Diretora do Instituto Italiano de Cultura do Rio e curadora da mostra cinematográfica, Livia Raponi acredita que, em seu centenário, Pasolini seja mais bem compreendido como um artista visionário e multifacetado.

— Ele foi assassinado há quase 50 anos e ainda assim se mantém relevante e inspirador, de forma que outros intelectuais italianos não conseguiram — destaca Livia. — Ele não tinha medo de se despir por inteiro, de tratar de temas ainda incômodos, como a sexualidade ou questões sociais. E fazia isso transitando por diferentes meios, de forma muito contemporânea.

Além da homenagem a Pasolini, a mostra “Por uma longa estrada de areia” joga luz sobre a produção de Paolo Di Paolo, que ficou esquecida durante décadas. Após a mudança do mercado editorial italiano, com o fim de publicações como a revista ilustrada Il Mondo e o predomínio das imagens em cores, o fotógrafo abandonou a carreira em 1968 e virou historiador militar.

Sua trajetória foi descoberta por acaso, por sua filha, Silvia, há 20 anos. Procurando um par de esquis, ela encontrou em casa um arquivo com fotos e cerca de 250 mil negativos. Só quando perguntou aos pais de quem eram as imagens que soube da viagem com Pasolini e que ele havia fotografado algumas das maiores estrelas de seu tempo, como Marcello Mastroianni e Anna Magnani.

Após a descoberta, Silvia criou a Fundação Archivio Di Paolo e passou a fazer a curadoria de exposições com a obra do pai, como a que chega ao CCBB.

— Após parar de fotografar e se casar com minha mãe, que foi sua secretária, meu pai mudou-se de Roma para o interior e nunca mais falou no assunto.

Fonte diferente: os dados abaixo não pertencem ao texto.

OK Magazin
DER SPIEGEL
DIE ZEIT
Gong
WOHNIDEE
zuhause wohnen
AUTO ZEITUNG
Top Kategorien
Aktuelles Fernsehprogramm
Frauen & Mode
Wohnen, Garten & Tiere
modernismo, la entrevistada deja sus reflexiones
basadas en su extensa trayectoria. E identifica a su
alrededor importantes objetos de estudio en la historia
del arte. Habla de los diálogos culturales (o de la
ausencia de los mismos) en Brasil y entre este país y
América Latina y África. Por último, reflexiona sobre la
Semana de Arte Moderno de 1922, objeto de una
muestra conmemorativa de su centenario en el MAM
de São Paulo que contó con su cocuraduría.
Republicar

Quando encontrei as fotos, ele disse apenas que eram “coisas dele”, com naturalidade, como se não fossem parte da história italiana — conta Silvia Di Paolo, que veio ao Rio para a abertura da mostra. — O arquivo é imenso, até hoje não sei ao certo quantas fotografias são no total da viagem com Pasolini.

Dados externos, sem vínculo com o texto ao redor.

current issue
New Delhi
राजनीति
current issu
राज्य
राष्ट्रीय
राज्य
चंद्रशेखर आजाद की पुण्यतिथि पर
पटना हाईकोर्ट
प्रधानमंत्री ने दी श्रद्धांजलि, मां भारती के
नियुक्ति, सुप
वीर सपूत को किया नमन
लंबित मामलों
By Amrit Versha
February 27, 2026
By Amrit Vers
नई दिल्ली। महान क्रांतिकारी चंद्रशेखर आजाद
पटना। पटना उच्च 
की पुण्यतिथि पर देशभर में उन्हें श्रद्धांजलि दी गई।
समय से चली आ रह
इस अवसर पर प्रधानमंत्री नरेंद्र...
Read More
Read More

https://52aa3102331b9c5cee04cab131b283c8.safeframe.googlesyndication.com/safeframe/1-0-38/html/container.html

Di Paolo vive atualmente em Roma, aos 97 anos. No Festival de Roma do ano passado, foi lançado o documentário “The treasure of his youth: The photographs of Paolo Di Paolo”, do fotógrafo de moda e cineasta americano Bruce Weber. O longa teve origem em 2017, quando Weber comprou registros do italiano num antiquário e quis saber quem era aquele fotógrafo desconhecido, ficando obcecado com a história do acervo escondido por mais de 50 anos.

— Ele se diverte acompanhando as menções a seu nome no Google, e brinca dizendo que é a Greta Garbo da fotografia, que também preferiu deixar a carreira no auge — diz Silvia, comentando as diferentes visões do pai e de Pasolini durante a viagem. — Meu pai queria parar e fotografar tudo, e Pasolini seguia mais calado, reflexivo. Ele estava buscando os seus fantasmas literários naquelas praias, enquanto meu pai queria registrar aquele desejo de mudança das pessoas.

Onde: CCBB. Rua Primeiro de Março 66, Centro (3808-2020). Quando: Seg e de qua a sab, das 9h às 21h; dom, das 9h às 20h. Até 2/8. Retrospectiva de 2 a 10/7, às 18h. Quanto: Grátis, com ingressos na bilheteria do CCBB ou pelo site Eventim. Classificação: Livre.